----- GIVEN ENTRIES -----

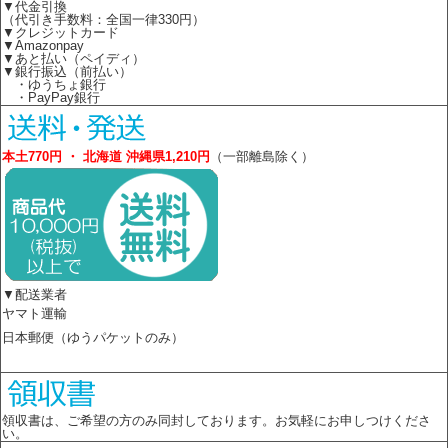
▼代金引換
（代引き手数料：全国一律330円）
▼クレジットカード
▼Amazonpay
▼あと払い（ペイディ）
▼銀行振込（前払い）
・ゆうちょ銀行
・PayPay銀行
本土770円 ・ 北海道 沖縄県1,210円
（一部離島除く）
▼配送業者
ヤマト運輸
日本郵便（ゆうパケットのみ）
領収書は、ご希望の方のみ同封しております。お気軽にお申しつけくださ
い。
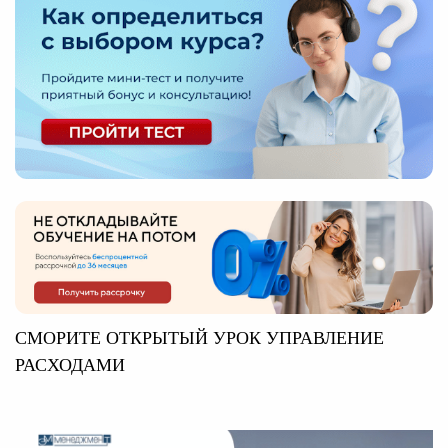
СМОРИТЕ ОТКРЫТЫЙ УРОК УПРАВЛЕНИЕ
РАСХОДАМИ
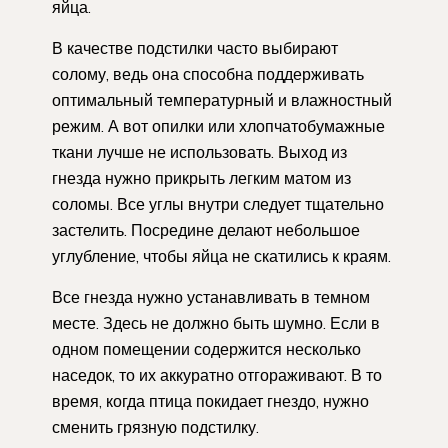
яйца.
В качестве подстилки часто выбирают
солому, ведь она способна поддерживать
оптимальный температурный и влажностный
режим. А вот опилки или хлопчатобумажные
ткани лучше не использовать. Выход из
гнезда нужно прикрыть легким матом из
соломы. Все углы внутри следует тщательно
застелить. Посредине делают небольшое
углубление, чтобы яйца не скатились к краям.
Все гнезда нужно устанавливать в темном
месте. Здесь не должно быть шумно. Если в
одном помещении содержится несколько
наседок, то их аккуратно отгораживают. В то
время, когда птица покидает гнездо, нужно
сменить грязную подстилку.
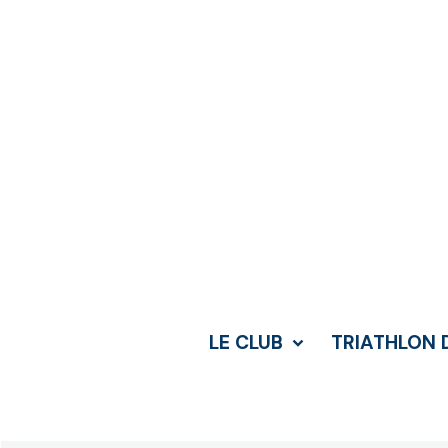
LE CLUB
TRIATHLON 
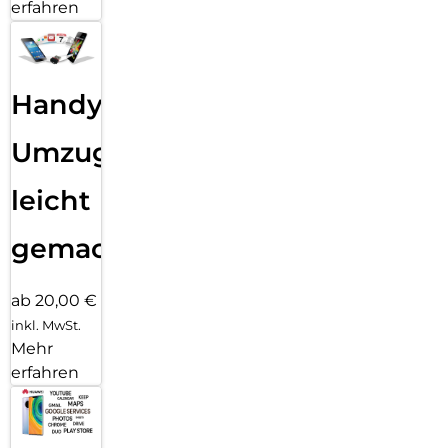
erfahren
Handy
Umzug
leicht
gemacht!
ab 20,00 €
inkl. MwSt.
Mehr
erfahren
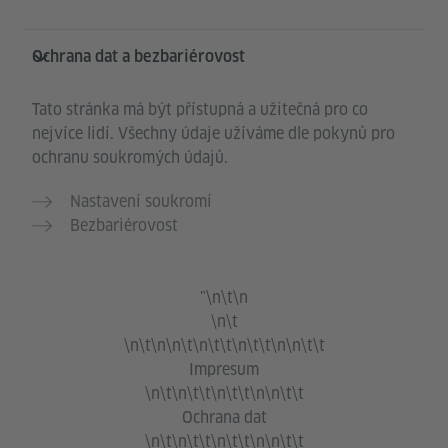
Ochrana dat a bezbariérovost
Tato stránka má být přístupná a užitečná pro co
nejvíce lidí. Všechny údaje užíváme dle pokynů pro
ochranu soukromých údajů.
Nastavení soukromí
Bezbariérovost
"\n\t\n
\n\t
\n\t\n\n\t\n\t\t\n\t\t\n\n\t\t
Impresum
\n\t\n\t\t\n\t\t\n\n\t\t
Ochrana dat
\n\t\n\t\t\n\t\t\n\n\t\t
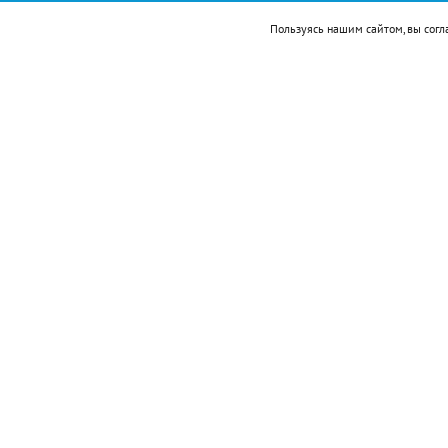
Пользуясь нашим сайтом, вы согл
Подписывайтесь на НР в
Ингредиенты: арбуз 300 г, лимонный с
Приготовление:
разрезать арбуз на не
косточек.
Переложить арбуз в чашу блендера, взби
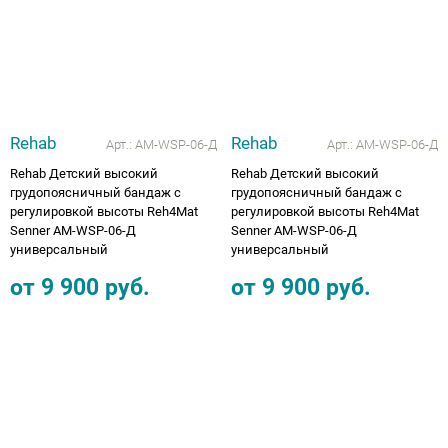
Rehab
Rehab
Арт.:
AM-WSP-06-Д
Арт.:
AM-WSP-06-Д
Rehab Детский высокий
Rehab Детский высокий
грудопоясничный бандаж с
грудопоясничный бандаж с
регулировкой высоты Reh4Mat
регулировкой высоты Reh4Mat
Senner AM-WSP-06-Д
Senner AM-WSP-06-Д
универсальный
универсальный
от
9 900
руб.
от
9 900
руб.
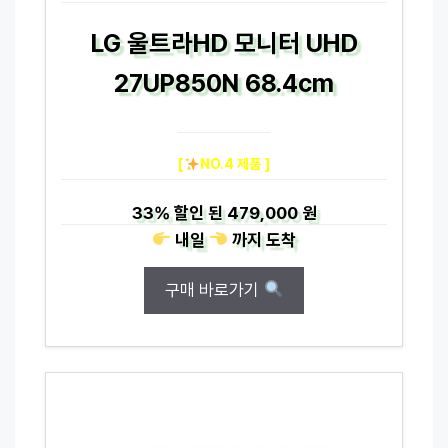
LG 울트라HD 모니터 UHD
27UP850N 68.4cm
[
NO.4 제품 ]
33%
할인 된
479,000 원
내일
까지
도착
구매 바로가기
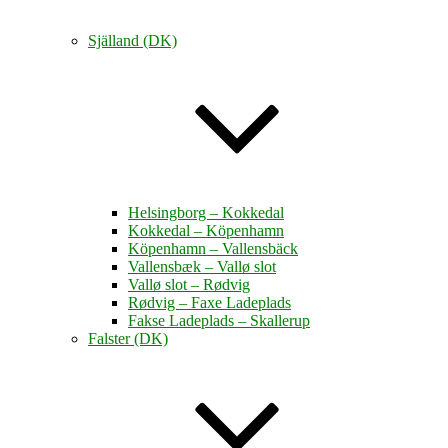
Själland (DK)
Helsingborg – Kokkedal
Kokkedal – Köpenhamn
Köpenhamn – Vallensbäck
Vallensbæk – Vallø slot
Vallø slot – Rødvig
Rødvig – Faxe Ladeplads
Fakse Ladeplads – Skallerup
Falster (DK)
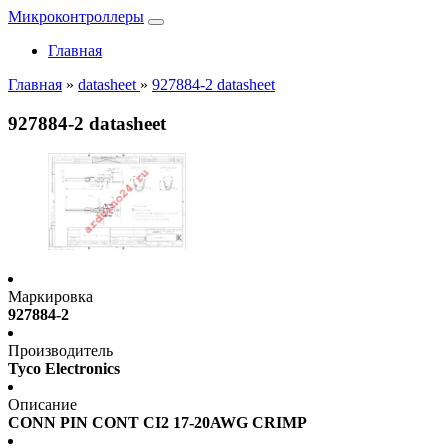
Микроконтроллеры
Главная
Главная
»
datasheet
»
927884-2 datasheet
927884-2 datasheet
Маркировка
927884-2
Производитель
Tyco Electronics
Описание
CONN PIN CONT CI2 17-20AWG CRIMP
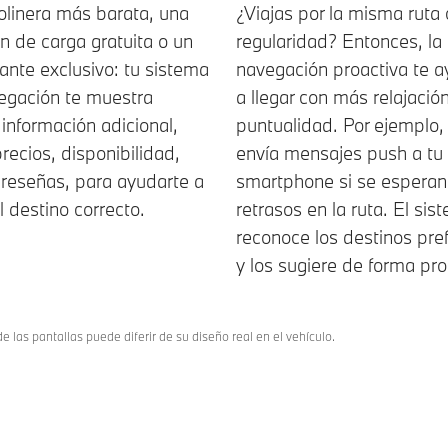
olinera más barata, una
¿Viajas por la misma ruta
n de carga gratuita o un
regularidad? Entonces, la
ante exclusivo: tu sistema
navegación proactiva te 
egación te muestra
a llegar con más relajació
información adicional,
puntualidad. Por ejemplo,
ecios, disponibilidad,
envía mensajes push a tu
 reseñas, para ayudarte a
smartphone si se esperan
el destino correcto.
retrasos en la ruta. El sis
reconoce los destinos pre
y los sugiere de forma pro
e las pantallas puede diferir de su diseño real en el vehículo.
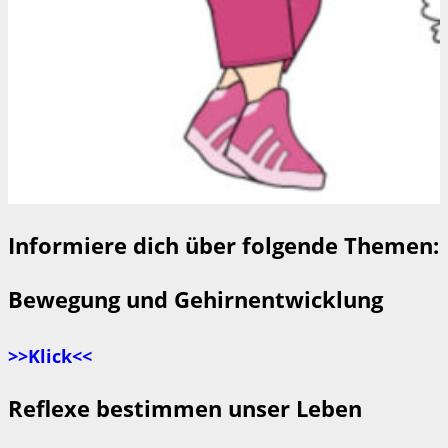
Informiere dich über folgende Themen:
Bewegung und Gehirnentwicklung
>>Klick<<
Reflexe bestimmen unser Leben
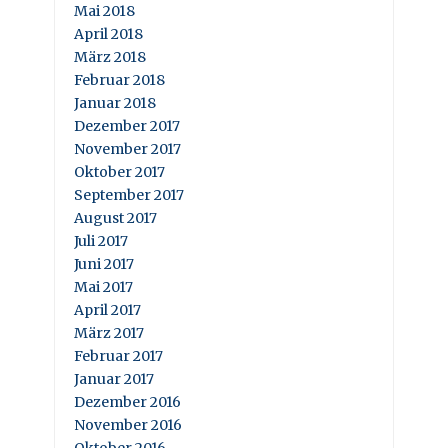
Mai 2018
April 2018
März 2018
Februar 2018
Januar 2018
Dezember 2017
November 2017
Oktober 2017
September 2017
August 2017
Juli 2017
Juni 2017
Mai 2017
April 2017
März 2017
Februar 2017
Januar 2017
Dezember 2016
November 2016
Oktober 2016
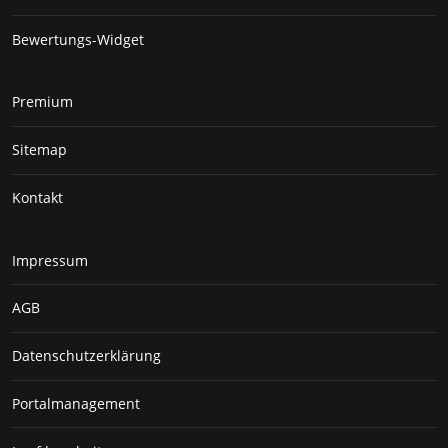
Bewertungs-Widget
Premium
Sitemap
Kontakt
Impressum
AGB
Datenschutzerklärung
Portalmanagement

-----
----- GIVEN ENTRIES -----

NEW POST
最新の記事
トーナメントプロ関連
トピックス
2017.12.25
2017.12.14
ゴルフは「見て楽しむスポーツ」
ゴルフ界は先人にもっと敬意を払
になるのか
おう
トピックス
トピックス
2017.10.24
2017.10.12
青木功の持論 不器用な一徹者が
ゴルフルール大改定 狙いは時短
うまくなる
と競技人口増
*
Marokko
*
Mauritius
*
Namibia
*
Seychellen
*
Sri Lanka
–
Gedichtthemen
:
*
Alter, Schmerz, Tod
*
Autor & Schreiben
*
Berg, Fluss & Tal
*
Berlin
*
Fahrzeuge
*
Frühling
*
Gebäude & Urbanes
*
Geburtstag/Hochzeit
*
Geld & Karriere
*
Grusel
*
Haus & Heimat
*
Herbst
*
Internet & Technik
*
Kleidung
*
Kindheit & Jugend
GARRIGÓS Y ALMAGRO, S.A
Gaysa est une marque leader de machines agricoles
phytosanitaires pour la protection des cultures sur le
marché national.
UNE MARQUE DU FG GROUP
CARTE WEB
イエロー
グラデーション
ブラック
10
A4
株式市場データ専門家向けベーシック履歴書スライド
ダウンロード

-----
----- GIVEN ENTRIES -----

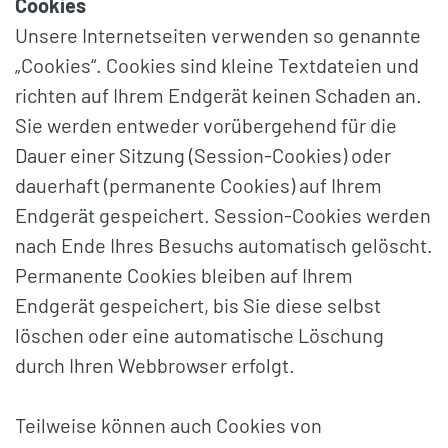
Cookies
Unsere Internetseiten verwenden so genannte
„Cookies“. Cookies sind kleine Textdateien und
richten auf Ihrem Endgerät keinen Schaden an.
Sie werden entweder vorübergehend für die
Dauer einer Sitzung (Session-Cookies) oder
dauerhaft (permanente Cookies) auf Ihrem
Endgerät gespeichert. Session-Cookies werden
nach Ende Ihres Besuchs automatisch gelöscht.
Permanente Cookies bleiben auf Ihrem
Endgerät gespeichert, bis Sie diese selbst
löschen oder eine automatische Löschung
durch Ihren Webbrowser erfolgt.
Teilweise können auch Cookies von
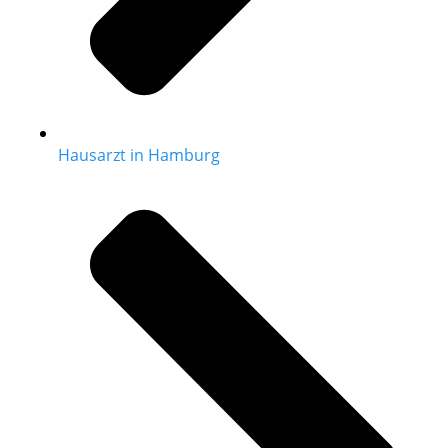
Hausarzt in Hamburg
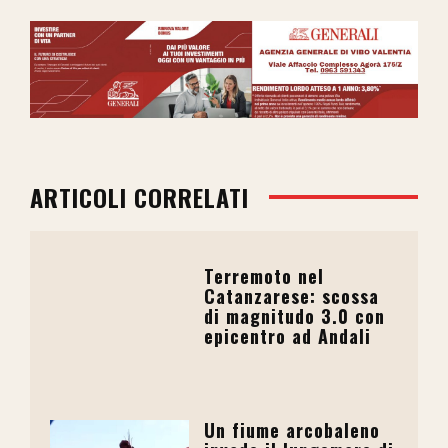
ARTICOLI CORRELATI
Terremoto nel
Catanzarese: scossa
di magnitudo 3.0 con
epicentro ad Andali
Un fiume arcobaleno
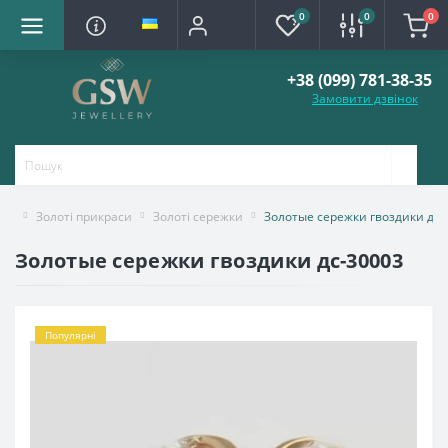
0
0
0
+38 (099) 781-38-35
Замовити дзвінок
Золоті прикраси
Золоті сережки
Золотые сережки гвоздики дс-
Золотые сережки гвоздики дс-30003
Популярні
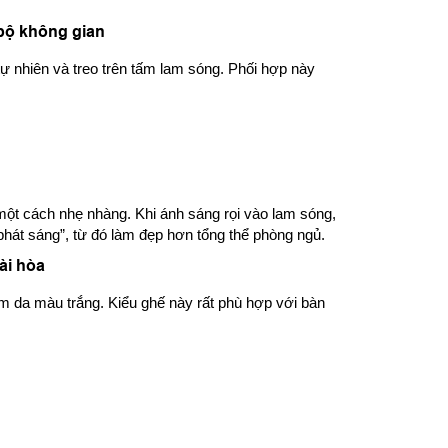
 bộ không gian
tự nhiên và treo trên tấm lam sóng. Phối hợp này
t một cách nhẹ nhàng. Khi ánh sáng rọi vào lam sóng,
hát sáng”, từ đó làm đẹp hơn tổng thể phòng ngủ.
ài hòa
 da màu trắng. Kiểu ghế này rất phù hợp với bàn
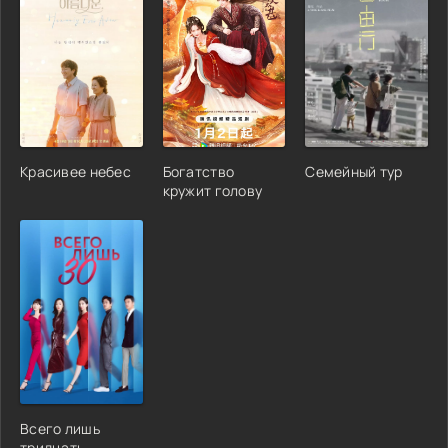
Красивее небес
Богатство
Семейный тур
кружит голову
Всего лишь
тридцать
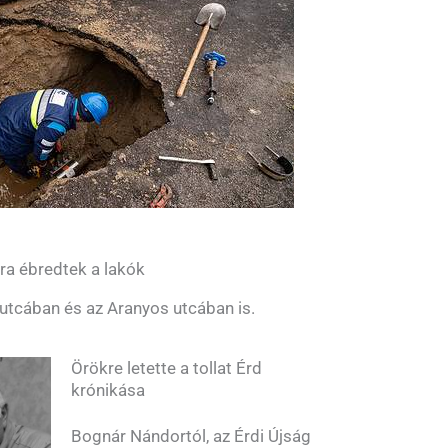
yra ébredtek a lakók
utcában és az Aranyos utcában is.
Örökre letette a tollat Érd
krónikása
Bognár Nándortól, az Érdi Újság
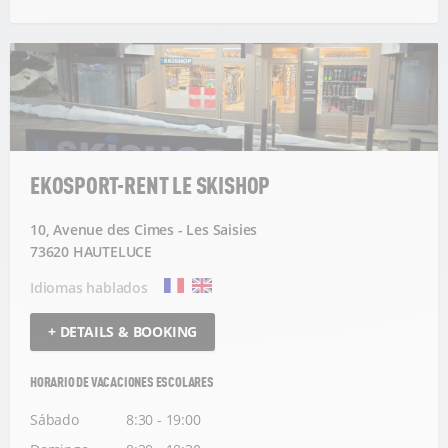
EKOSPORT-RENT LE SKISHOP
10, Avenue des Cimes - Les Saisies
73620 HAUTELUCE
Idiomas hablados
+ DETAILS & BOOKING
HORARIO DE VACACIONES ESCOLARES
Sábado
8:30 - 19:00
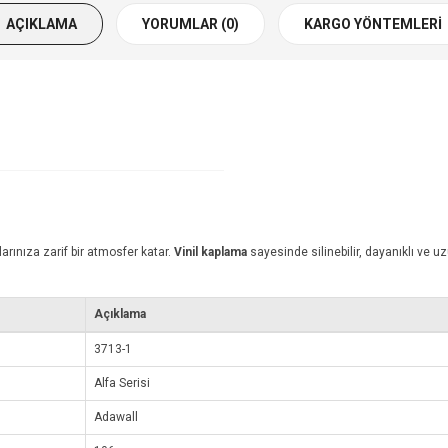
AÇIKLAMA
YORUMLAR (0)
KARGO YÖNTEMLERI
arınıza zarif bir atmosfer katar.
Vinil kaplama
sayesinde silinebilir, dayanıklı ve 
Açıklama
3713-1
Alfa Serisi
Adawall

-----

◆ **EXERCISE**
For this exercise, return exactly the lines above from the line with "Oktober 2016" through the line with "Portalmanagement", both included. Do not copy the pictures.

◆ **RESULT FOR THIS EXERCISE**
Oktober 2016
Bewertungs-Widget
Premium
Sitemap
Kontakt
Impressum
AGB
Datenschutzerklärung
Portalmanagement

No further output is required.